• _AIM OF THE TASK_
Restate the data exactly as given and keep the pictures out.
____________
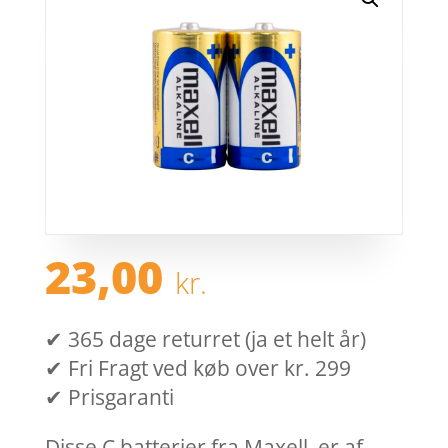
23,00
kr.
✔ 365 dage returret (ja et helt år)
✔ Fri Fragt ved køb over kr. 299
✔ Prisgaranti
Disse C batterier fra Maxell, er af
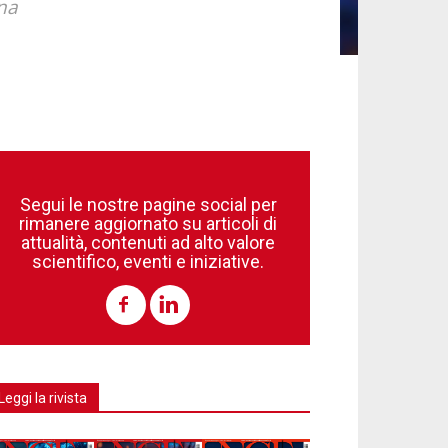
na
Segui le nostre pagine social per
rimanere aggiornato su articoli di
attualità, contenuti ad alto valore
scientifico, eventi e iniziative.
Leggi la rivista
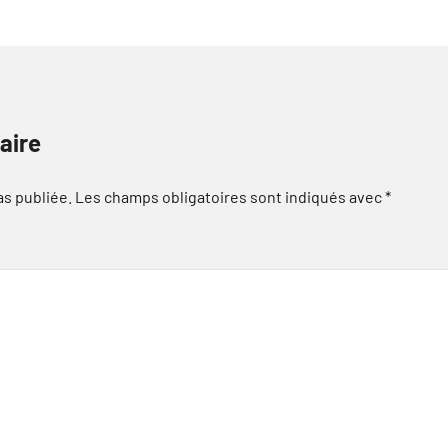
aire
as publiée.
Les champs obligatoires sont indiqués avec
*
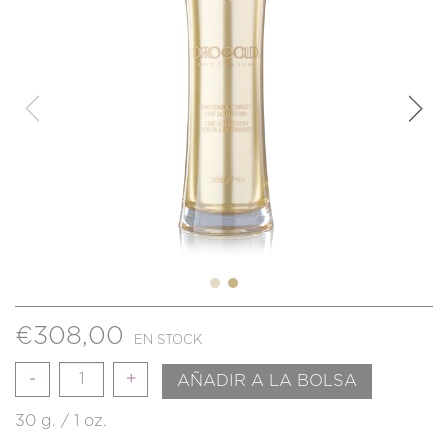
€
308,00
EN STOCK
Cantidad
AÑADIR A LA BOLSA
30 g. / 1 oz.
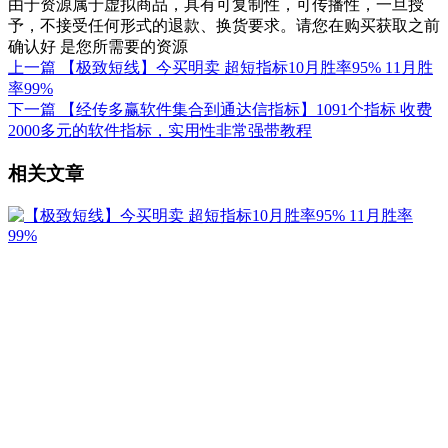
由于资源属于虚拟商品，具有可复制性，可传播性，一旦授
予，不接受任何形式的退款、换货要求。请您在购买获取之前
确认好 是您所需要的资源
上一篇
【极致短线】今买明卖 超短指标10月胜率95% 11月胜
率99%
下一篇
【经传多赢软件集合到通达信指标】1091个指标 收费
2000多元的软件指标，实用性非常强带教程
相关文章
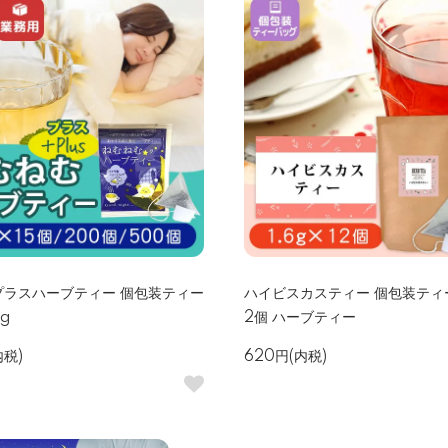
プラスハーブティー 個包装ティー
ハイビスカスティー 個包装ティー
5g
2個 ハーブティー
内税)
620円(内税)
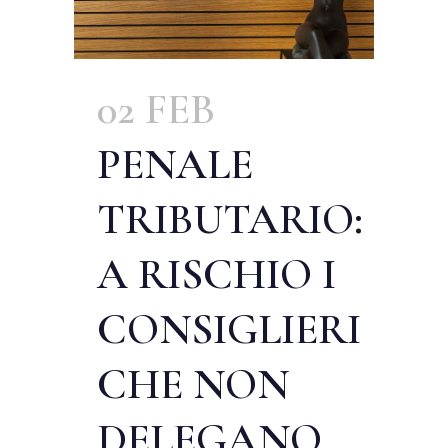
02 FEB
PENALE
TRIBUTARIO:
A RISCHIO I
CONSIGLIERI
CHE NON
DELEGANO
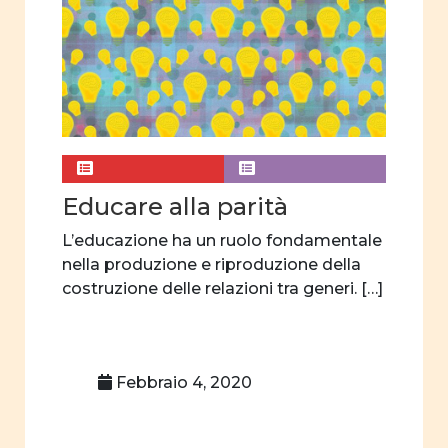
Pubblicità
Percorsi di vita
sessualità
affettività
pari opportunità
interculturalità
Educare alla parità
donne e storia
L’educazione ha un ruolo fondamentale
donne e
nella produzione e riproduzione della
letteratura
costruzione delle relazioni tra generi. […]
donne e teatro
donne e scienza
Febbraio 4, 2020
orientamento
scelte
professionali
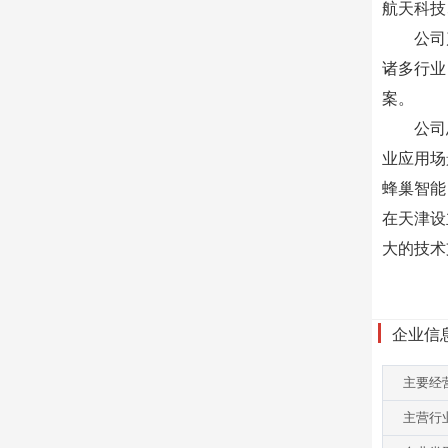
航天科技
公司
诸多行业
案。
公司
业应用场
蜂巢智能
在天津设
大的技术
企业信
主要经
主营行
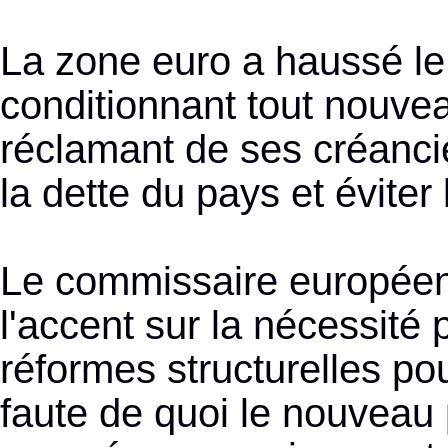
La zone euro a haussé le 
conditionnant tout nouvea
réclamant de ses créancie
la dette du pays et éviter la
Le commissaire européen 
l'accent sur la nécessité
réformes structurelles po
faute de quoi le nouveau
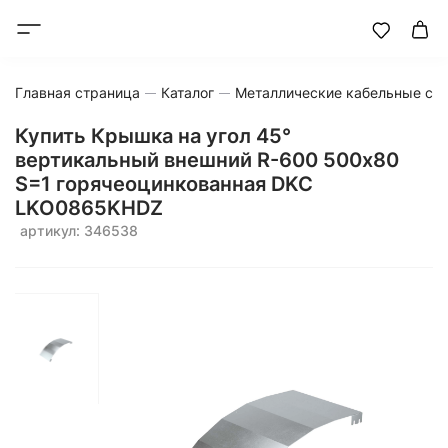
Главная страница
Каталог
Металлические кабельные си
Купить Крышка на угол 45°
вертикальный внешний R-600 500х80
S=1 горячеоцинкованная DKC
LKO0865KHDZ
артикул: 346538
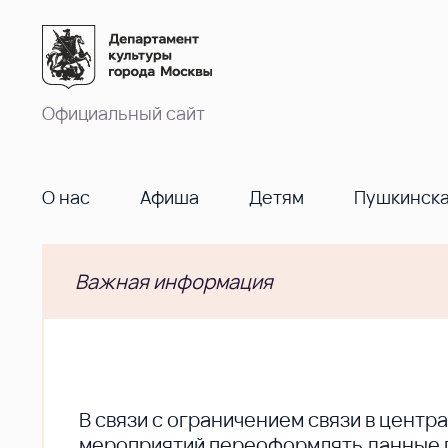
Официальный сайт
О нас
Афиша
Детям
Пушкинска
Важная информация
В cвязи с ограничением связи в цент
мероприятий переоформлять данные по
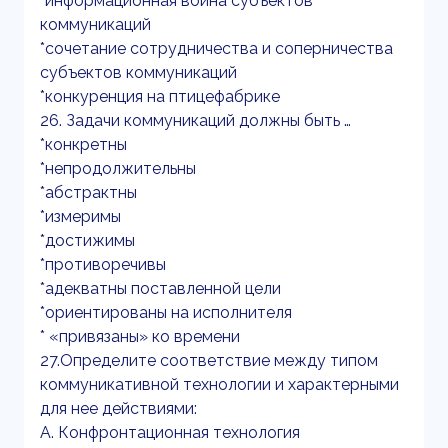
*информационная война субъектов
коммуникаций
*сочетание сотрудничества и соперничества
субъектов коммуникаций
*конкуренция на птицефабрике
26. Задачи коммуникаций должны быть …
*конкретны
*непродолжительны
*абстрактны
*измеримы
*достижимы
*противоречивы
*адекватны поставленной цели
*ориентированы на исполнителя
* «привязаны» ко времени
27.Определите соответствие между типом
коммуникативной технологии и характерными
для нее действиями:
A. Конфронтационная технология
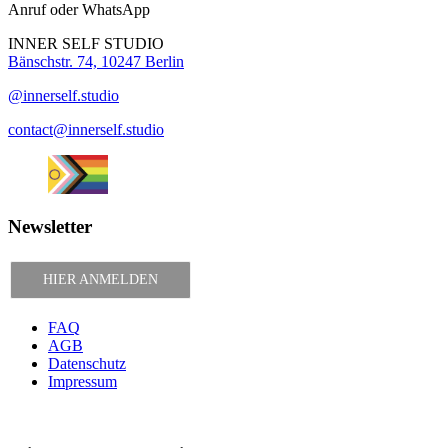
Anruf oder WhatsApp
INNER SELF STUDIO
Bänschstr. 74, 10247 Berlin
@innerself.studio
contact@innerself.studio
Newsletter
HIER ANMELDEN
FAQ
AGB
Datenschutz
Impressum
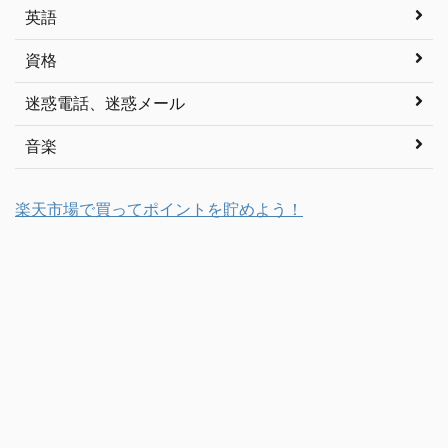
英語
資格
迷惑電話、迷惑メール
音楽
楽天市場で買ってポイントを貯めよう！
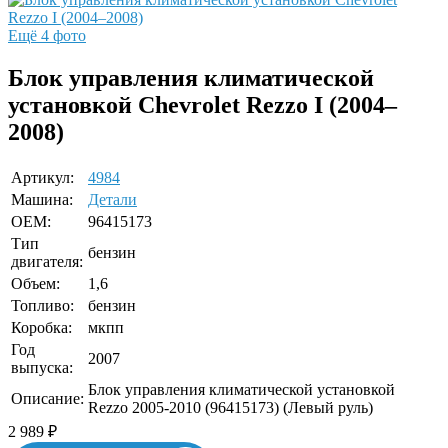
Ещё 4 фото
Блок управления климатической
установкой Chevrolet Rezzo I (2004–
2008)
Артикул:
4984
Машина:
Детали
OEM:
96415173
Тип
бензин
двигателя:
Объем:
1,6
Топливо:
бензин
Коробка:
мкпп
Год
2007
выпуска:
Блок управления климатической установкой
Описание:
Rezzo 2005-2010 (96415173) (Левый руль)
2 989
₽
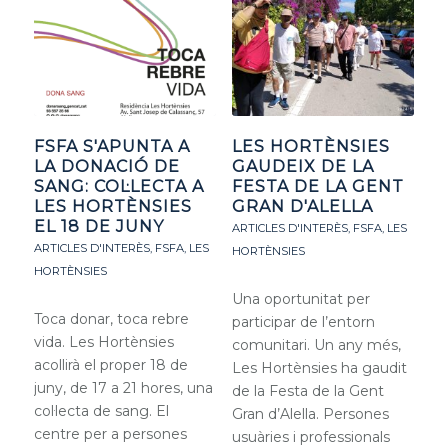
FSFA S'APUNTA A
LES HORTÈNSIES
LA DONACIÓ DE
GAUDEIX DE LA
SANG: COL·LECTA A
FESTA DE LA GENT
LES HORTÈNSIES
GRAN D'ALELLA
EL 18 DE JUNY
ARTICLES D'INTERÈS
,
FSFA
,
LES
ARTICLES D'INTERÈS
,
FSFA
,
LES
HORTÈNSIES
HORTÈNSIES
Una oportunitat per
Toca donar, toca rebre
participar de l’entorn
vida. Les Hortènsies
comunitari. Un any més,
acollirà el proper 18 de
Les Hortènsies ha gaudit
juny, de 17 a 21 hores, una
de la Festa de la Gent
col·lecta de sang. El
Gran d’Alella. Persones
centre per a persones
usuàries i professionals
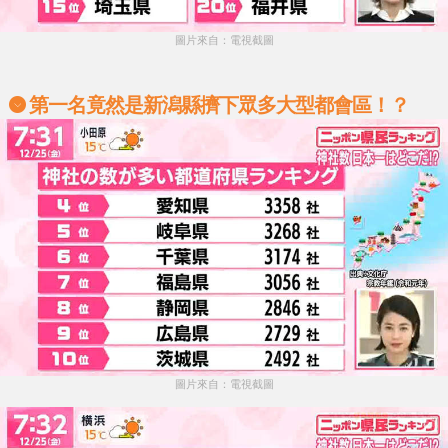
圖片來自：電視截圖
第一名竟然是新潟縣擠下眾多大型都會區！？
圖片來自：電視截圖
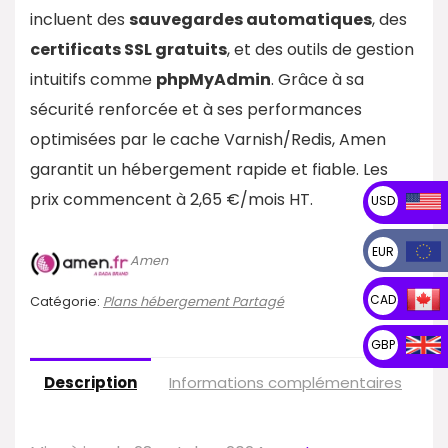
incluent des
sauvegardes automatiques
, des
certificats SSL gratuits
, et des outils de gestion
intuitifs comme
phpMyAdmin
. Grâce à sa
sécurité renforcée et à ses performances
optimisées par le cache Varnish/Redis, Amen
garantit un hébergement rapide et fiable. Les
prix commencent à 2,65 €/mois HT.
USD
EUR
Amen
CAD
Catégorie:
Plans hébergement Partagé
GBP
Description
Informations complémentaires
Av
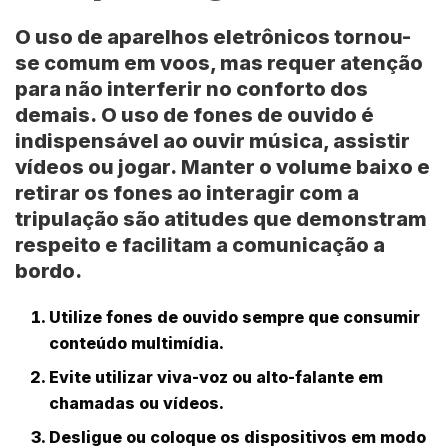
O uso de aparelhos eletrônicos tornou-
se comum em voos, mas requer atenção
para não interferir no conforto dos
demais.
O uso de fones de ouvido é
indispensável ao ouvir música, assistir
vídeos ou jogar.
Manter o volume baixo e
retirar os fones ao interagir com a
tripulação são atitudes que demonstram
respeito e facilitam a comunicação a
bordo.
Utilize fones de ouvido sempre que consumir
conteúdo multimídia.
Evite utilizar viva-voz ou alto-falante em
chamadas ou vídeos.
Desligue ou coloque os dispositivos em modo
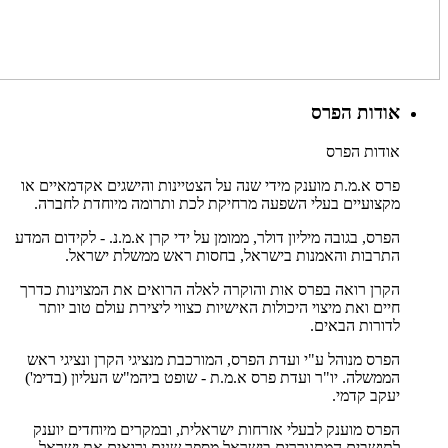
אודות הפרס
אודות הפרס
פרס א.מ.ת מוענק מידי שנה על הצטיינות והישגים אקדמאיים או
מקצועיים בעלי השפעה מרחיקת לכת ותרומה מיוחדת לחברה.
הפרס, בגובה מיליון דולר, ממומן על ידי קרן א.מ.נ. - לקידום המדע
התרבות והאמנות בישראל, בחסות ראש ממשלת ישראל.
הקרן רואה בפרס אות והוקרה לאלה הרואים את המצוינות כדרך
חיים ואת מיצוי היכולות האישיות כצווי ליצירת עולם טוב יותר
לדורות הבאים.
הפרס מנוהל ע"י ועדת הפרס, המורכבת מנציגי הקרן ונציגי ראש
הממשלה. יו"ר ועדת פרס א.מ.ת - שופט ביהמ"ש העליון (בדימ')
יעקב קדמי.
הפרס מוענק לבעלי אזרחות ישראלית, ובמקרים מיוחדים יוענק
לתושבים המתגוררים בישראל מספר שנים ורואים את ישראל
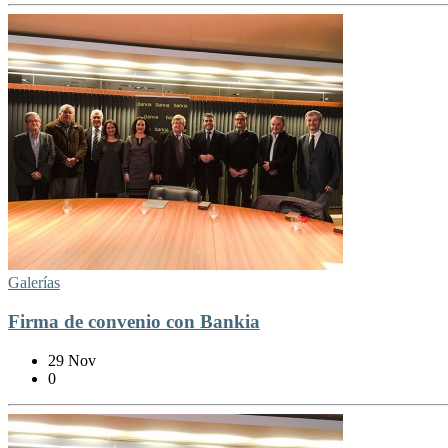
Galerías
Firma de convenio con Bankia
29 Nov
0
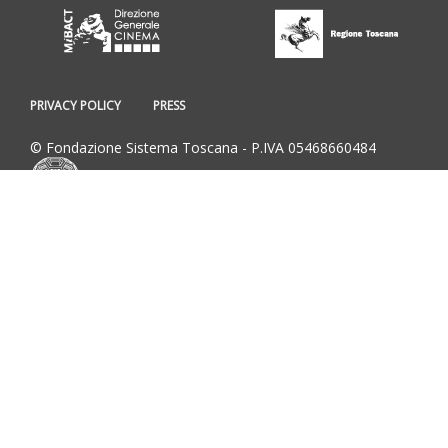
PRIVACY POLICY
PRESS
© Fondazione Sistema Toscana - P.IVA 05468660484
____________
• _WRITTEN SOLUTION_
23,00
kr.
✔ 365 dage returret (ja et helt år)
✔ Fri Fragt ved køb over kr. 299
✔ Prisgaranti
Disse C batterier fra Maxell, er af
na
Segui le nostre pagine social per
rimanere aggiornato su articoli di
attualità, contenuti ad alto valore
scientifico, eventi e iniziative.
Leggi la rivista
aire
as publiée.
Les champs obligatoires sont indiqués avec
*
€
308,00
EN STOCK
Cantidad
AÑADIR A LA BOLSA
30 g. / 1 oz.
由于资源属于虚拟商品，具有可复制性，可传播性，一旦授
予，不接受任何形式的退款、换货要求。请您在购买获取之前
确认好 是您所需要的资源
上一篇
【极致短线】今买明卖 超短指标10月胜率95% 11月胜
率99%
下一篇
【经传多赢软件集合到通达信指标】1091个指标 收费
2000多元的软件指标，实用性非常强带教程
相关文章
プラスハーブティー 個包装ティー
ハイビスカスティー 個包装ティー
5g
2個 ハーブティー
内税)
620円(内税)
02 FEB
PENALE
TRIBUTARIO:
A RISCHIO I
CONSIGLIERI
CHE NON
DELEGANO
Pubblicità
Percorsi di vita
sessualità
affettività
pari opportunità
interculturalità
Educare alla parità
donne e storia
L’educazione ha un ruolo fondamentale
donne e
nella produzione e riproduzione della
letteratura
costruzione delle relazioni tra generi. […]
donne e teatro
donne e scienza
Febbraio 4, 2020
orientamento
scelte
professionali
航天科技
公司
诸多行业
案。
公司
业应用场
蜂巢智能
在天津设
大的技术
企业信
主要经
主营行
La zone euro a haussé le 
conditionnant tout nouvea
réclamant de ses créancie
la dette du pays et éviter la
Le commissaire européen 
l'accent sur la nécessité
réformes structurelles po
faute de quoi le nouveau
Главная страница
Каталог
Металлические кабельные си
Купить Крышка на угол 45°
вертикальный внешний R-600 500х80
S=1 горячеоцинкованная DKC
LKO0865KHDZ
артикул: 346538
Официальный сайт
О нас
Афиша
Детям
Пушкинска
Важная информация
В cвязи с ограничением связи в цент
мероприятий переоформлять данные по
*информационная война субъектов
коммуникаций
*сочетание сотрудничества и соперничества
субъектов коммуникаций
*конкуренция на птицефабрике
26. Задачи коммуникаций должны быть …
*конкретны
*непродолжительны
*абстрактны
*измеримы
*достижимы
*противоречивы
*адекватны поставленной цели
*ориентированы на исполнителя
* «привязаны» ко времени
27.Определите соответствие между типом
коммуникативной технологии и характерными
для нее действиями:
A. Конфронтационная технология
Anruf oder WhatsApp
INNER SELF STUDIO
Bänschstr. 74, 10247 Berlin
@innerself.studio
contact@innerself.studio
Newsletter
HIER ANMELDEN
FAQ
AGB
Datenschutz
Impressum
英語
資格
迷惑電話、迷惑メール
音楽
楽天市場で買ってポイントを貯めよう！
Ещё 4 фото
Блок управления климатической
установкой Chevrolet Rezzo I (2004–
2008)
Артикул:
4984
Машина:
Детали
OEM:
96415173
Тип
бензин
двигателя:
Объем:
1,6
Топливо:
бензин
Коробка:
мкпп
Год
2007
выпуска:
Блок управления климатической установкой
Описание:
Rezzo 2005-2010 (96415173) (Левый руль)
2 989
₽
FSFA S'APUNTA A
LES HORTÈNSIES
LA DONACIÓ DE
GAUDEIX DE LA
SANG: COL·LECTA A
FESTA DE LA GENT
LES HORTÈNSIES
GRAN D'ALELLA
EL 18 DE JUNY
ARTICLES D'INTERÈS
,
FSFA
,
LES
ARTICLES D'INTERÈS
,
FSFA
,
LES
HORTÈNSIES
HORTÈNSIES
Una oportunitat per
Toca donar, toca rebre
participar de l’entorn
vida. Les Hortènsies
comunitari. Un any més,
acollirà el proper 18 de
Les Hortènsies ha gaudit
juny, de 17 a 21 hores, una
de la Festa de la Gent
col·lecta de sang. El
Gran d’Alella. Persones
centre per a persones
usuàries i professionals
圖片來自：電視截圖
第一名竟然是新潟縣擠下眾多大型都會區！？
圖片來自：電視截圖
incluent des
sauvegardes automatiques
, des
certificats SSL gratuits
, et des outils de gestion
intuitifs comme
phpMyAdmin
. Grâce à sa
sécurité renforcée et à ses performances
optimisées par le cache Varnish/Redis, Amen
garantit un hébergement rapide et fiable. Les
prix commencent à 2,65 €/mois HT.
USD
EUR
Amen
CAD
Catégorie:
Plans hébergement Partagé
GBP
Description
Informations complémentaires
Av
O uso de aparelhos eletrônicos tornou-
se comum em voos, mas requer atenção
para não interferir no conforto dos
demais.
O uso de fones de ouvido é
indispensável ao ouvir música, assistir
vídeos ou jogar.
Manter o volume baixo e
retirar os fones ao interagir com a
tripulação são atitudes que demonstram
respeito e facilitam a comunicação a
bordo.
Utilize fones de ouvido sempre que consumir
conteúdo multimídia.
Evite utilizar viva-voz ou alto-falante em
chamadas ou vídeos.
Desligue ou coloque os dispositivos em modo
אודות הפרס
אודות הפרס
פרס א.מ.ת מוענק מידי שנה על הצטיינות והישגים אקדמאיים או
מקצועיים בעלי השפעה מרחיקת לכת ותרומה מיוחדת לחברה.
הפרס, בגובה מיליון דולר, ממומן על ידי קרן א.מ.נ. - לקידום המדע
התרבות והאמנות בישראל, בחסות ראש ממשלת ישראל.
הקרן רואה בפרס אות והוקרה לאלה הרואים את המצוינות כדרך
חיים ואת מיצוי היכולות האישיות כצווי ליצירת עולם טוב יותר
לדורות הבאים.
הפרס מנוהל ע"י ועדת הפרס, המורכבת מנציגי הקרן ונציגי ראש
הממשלה. יו"ר ועדת פרס א.מ.ת - שופט ביהמ"ש העליון (בדימ')
יעקב קדמי.
הפרס מוענק לבעלי אזרחות ישראלית, ובמקרים מיוחדים יוענק
לתושבים המתגוררים בישראל מספר שנים ורואים את ישראל
Galerías
Firma de convenio con Bankia
29 Nov
0
PRIVACY POLICY
PRESS
© Fondazione Sistema Toscana - P.IVA 05468660484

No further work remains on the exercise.